State the number of lines with "Дмитрий" in the listing, leaving out everything else.
START SOURCE RECORDS
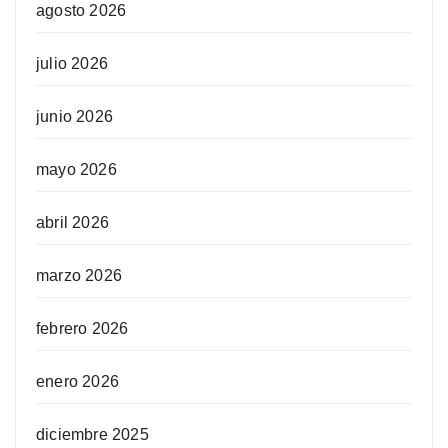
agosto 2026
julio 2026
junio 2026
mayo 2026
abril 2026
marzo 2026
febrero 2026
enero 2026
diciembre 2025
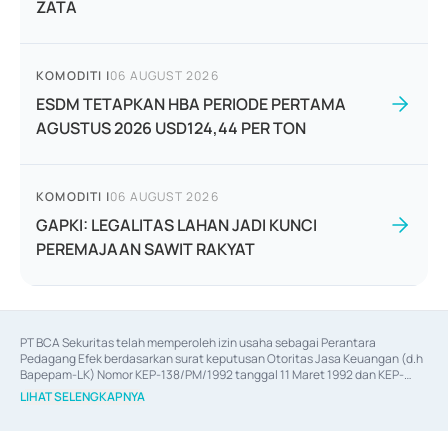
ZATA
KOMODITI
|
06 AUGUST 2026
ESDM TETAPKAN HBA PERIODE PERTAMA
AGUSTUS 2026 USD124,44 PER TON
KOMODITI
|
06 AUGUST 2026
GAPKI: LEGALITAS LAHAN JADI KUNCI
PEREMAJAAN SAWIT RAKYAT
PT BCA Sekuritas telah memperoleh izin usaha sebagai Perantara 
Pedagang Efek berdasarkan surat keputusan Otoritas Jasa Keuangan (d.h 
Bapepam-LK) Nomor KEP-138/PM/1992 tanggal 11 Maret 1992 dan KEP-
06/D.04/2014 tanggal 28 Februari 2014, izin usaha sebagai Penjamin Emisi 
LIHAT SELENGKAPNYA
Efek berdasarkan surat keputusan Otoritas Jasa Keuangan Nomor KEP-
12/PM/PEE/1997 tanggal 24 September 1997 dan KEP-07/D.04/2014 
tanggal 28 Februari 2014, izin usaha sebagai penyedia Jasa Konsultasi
END SOURCE RECORDS
START SOURCE RECORDS
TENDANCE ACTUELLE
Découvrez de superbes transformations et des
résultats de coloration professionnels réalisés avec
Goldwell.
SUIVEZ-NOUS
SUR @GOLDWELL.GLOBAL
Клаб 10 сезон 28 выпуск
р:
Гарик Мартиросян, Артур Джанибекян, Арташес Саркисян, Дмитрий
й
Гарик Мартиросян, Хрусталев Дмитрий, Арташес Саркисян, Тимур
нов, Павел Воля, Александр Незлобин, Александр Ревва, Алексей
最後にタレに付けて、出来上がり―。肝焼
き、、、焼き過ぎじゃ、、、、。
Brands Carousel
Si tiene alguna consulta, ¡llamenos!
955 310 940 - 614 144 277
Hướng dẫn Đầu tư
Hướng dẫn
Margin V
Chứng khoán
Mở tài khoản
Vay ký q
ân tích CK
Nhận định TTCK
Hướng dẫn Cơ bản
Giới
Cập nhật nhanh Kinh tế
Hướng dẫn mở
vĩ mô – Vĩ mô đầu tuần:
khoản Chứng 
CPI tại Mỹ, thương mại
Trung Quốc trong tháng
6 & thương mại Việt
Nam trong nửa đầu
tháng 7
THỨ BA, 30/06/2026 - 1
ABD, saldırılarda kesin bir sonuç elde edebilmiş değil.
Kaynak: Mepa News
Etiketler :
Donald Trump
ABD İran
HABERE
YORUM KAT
END SOURCE RECORDS
START SOURCE RECORDS
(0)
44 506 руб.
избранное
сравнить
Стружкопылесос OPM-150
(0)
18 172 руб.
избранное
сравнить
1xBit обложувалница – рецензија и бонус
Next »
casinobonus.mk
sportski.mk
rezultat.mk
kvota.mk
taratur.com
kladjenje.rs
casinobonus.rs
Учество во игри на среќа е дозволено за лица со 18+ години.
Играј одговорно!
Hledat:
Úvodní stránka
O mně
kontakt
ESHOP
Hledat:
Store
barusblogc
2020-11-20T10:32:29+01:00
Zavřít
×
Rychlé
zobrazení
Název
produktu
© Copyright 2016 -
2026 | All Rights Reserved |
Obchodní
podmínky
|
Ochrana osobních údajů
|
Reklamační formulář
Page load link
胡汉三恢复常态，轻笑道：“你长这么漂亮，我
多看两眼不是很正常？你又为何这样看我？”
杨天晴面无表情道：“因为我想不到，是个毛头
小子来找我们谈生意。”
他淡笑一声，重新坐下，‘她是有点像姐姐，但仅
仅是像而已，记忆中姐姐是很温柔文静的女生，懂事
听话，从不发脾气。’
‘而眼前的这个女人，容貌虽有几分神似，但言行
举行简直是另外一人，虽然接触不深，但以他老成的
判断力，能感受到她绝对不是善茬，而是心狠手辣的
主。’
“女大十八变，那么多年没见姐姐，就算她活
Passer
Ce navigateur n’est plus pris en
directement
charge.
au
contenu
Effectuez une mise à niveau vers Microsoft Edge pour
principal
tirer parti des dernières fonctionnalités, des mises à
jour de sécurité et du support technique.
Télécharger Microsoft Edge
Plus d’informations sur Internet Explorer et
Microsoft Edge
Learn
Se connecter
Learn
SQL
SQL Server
END SOURCE RECORDS
> WORKED SOLUTION:
2